Pixel coordinate grounding data:
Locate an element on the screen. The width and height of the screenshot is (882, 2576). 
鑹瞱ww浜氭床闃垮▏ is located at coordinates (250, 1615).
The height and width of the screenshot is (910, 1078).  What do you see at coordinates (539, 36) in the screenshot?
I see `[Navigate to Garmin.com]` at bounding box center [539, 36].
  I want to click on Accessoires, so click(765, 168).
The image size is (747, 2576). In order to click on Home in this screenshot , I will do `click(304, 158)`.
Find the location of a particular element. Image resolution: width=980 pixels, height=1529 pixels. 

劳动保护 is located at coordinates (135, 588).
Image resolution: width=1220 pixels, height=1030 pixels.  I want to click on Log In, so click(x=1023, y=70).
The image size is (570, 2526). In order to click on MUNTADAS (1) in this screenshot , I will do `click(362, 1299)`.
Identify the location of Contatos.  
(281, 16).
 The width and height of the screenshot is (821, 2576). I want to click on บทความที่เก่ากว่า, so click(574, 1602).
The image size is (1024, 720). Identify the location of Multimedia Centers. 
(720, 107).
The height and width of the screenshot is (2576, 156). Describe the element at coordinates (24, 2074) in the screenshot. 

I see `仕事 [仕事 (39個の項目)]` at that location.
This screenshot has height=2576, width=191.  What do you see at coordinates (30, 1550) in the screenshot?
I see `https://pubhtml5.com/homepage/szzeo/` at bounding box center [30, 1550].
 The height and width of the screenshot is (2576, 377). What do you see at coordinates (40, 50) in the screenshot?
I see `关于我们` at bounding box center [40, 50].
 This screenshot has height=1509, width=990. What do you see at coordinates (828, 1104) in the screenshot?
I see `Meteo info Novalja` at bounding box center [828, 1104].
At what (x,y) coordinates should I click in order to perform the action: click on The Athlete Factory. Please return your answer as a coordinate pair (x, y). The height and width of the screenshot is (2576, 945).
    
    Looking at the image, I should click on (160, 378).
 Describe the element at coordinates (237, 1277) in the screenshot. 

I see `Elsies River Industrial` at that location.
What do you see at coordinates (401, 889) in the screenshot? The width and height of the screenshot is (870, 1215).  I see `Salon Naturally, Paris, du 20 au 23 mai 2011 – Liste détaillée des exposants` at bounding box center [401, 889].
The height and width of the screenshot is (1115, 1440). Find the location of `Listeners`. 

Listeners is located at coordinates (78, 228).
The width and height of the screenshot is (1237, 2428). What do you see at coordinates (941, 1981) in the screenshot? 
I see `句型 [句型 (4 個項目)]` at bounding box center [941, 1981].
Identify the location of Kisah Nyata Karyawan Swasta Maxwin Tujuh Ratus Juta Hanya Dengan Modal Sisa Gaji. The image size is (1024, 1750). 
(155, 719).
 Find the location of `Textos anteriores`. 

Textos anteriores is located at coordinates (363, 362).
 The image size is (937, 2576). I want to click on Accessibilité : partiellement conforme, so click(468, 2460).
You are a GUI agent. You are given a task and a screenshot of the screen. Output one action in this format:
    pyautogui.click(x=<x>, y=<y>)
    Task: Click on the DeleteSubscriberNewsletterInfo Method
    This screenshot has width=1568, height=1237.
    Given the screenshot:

== Work request ==
Considering only lines that contain the word "will", say how many there are in the data, with no other text.

== Problem solution ==
2